Dear person who has considered fostering or adopting,
I get that foster care and adoption are very big steps. I get that they do in fact irrevocably change a family’s dynamic. I get that it is just plain scary. Whenever I tell someone that I am a foster parent and that I have adopted, there is often a look of wonder, followed by the statement “Oh, I’ve thought about doing that. But….” It doesn’t matter what follows the “but”, because there always is one. As a current foster parent, I have become an expert on the excuses people use to not do what I do. From being too busy, not having enough money, not wanting to affect your bio kids, the list goes on and on.
However, I want you to think about something else next time you are “thinking about it”. Think about the fact that every night, a kid has to sleep in a shelter because there is no where else for them to go. Every night, a kid is stuck in a sleeping bag under a social workers desk in an office because even the shelters are full. They don’t have a choice about when they “think they are ready” They don’t get to put off being in foster care for “just a few years”. They don’t even have the dignity of an actual bed. What do you think that tells an already hurting kid about what the world thinks they are worth? While you are waiting for an ideal time to reach out, these kids are going unreached.
Of course I understand that adoption isn’t for everyone, and not everyone is cut out to be a full time foster parent. It is demanding, gutwrenching work. But I wonder, as I paste a smile on my face and nod at your excuses, could you take a kid for a single weekend?
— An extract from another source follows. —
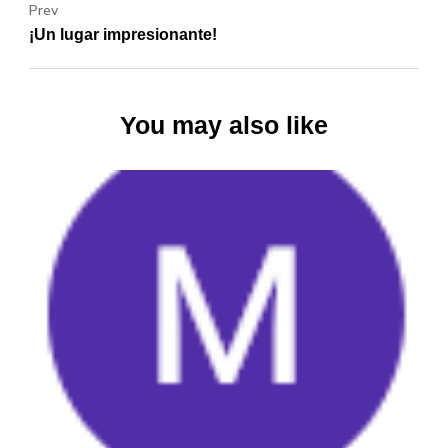
Prev
¡Un lugar impresionante!
You may also like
Could you put up a kid in a guest bedroom for one night? The calls that I most often get are people seeking a place for one kid, for a night or two, until they can move them again. Foster care doesn’t have to immediately turn your entire life upside down. For a grieving kid, a single night in an actual house on a real bed makes a difference.
Not everyone can or should walk the path of adoption and long-term fostering that R and I have chosen. But if more people like you who are always “thinking about it” could do something, anything instead lf being paralyzed by fear and apathy, the world would be that much safer for these precious, hurting kids.